The LINC complex transmits forces across the nucleus. (A) DIC images (top), cell and nuclear outlines (middle) and corresponding traction stress maps (bottom) of migrating wild-type (WT), EGFP-expressing (EGFP) and KASH4-expressing (KASH4) cells before and after forced trailing-edge detachment. Scale bars: 20 µm. (B) Bar plot showing a comparison between the percentage drop in traction stress at the midpoint between the leading edge and the nucleus after forced detachment of the trailing edge between wild-type (WT), EGFP-expressing (EGFP) and KASH4-expressing (KASH4) cells on two substrates of differing stiffness.

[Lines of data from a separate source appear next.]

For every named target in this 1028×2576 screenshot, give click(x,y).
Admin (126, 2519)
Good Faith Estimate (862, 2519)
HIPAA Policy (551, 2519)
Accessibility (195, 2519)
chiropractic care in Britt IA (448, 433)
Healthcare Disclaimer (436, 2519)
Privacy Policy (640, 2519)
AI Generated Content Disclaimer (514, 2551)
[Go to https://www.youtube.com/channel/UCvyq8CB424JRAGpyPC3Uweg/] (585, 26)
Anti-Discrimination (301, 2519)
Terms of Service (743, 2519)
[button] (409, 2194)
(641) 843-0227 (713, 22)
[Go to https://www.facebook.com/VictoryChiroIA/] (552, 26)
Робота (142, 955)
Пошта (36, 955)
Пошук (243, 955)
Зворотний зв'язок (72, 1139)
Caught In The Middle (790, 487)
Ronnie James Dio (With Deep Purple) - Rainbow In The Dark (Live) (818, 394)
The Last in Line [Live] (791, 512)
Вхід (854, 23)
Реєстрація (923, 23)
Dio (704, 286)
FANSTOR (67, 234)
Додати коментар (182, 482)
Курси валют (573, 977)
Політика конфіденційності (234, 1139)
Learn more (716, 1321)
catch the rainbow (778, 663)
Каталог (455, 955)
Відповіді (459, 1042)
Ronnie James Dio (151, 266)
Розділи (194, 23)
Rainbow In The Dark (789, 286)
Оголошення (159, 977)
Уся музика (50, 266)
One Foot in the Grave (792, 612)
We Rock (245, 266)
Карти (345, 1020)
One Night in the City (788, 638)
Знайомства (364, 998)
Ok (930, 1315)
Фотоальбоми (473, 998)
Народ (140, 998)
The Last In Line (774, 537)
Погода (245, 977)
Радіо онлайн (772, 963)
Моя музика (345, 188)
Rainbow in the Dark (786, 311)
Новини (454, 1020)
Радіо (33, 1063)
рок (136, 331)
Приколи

A much more substantial drop is observed in control than in KASH4-expressing cells. The trends do not depend on the rigidity of the underlying substrate. Error bars represent s.e.m. N≥10. *P<0.05, **P<0.025.

Fig. 8.

Physical model of nuclear force balance showing the relative positions of the cell centroid, nuclear centroid and the PMT in wild-type and KASH4-expressing migrating cells. In control cells, the nuclear centroid coincides with the PMT, whereas the centroid lags behind the PMT in KASH4-expressing (KASH4) cells. WT, wild type.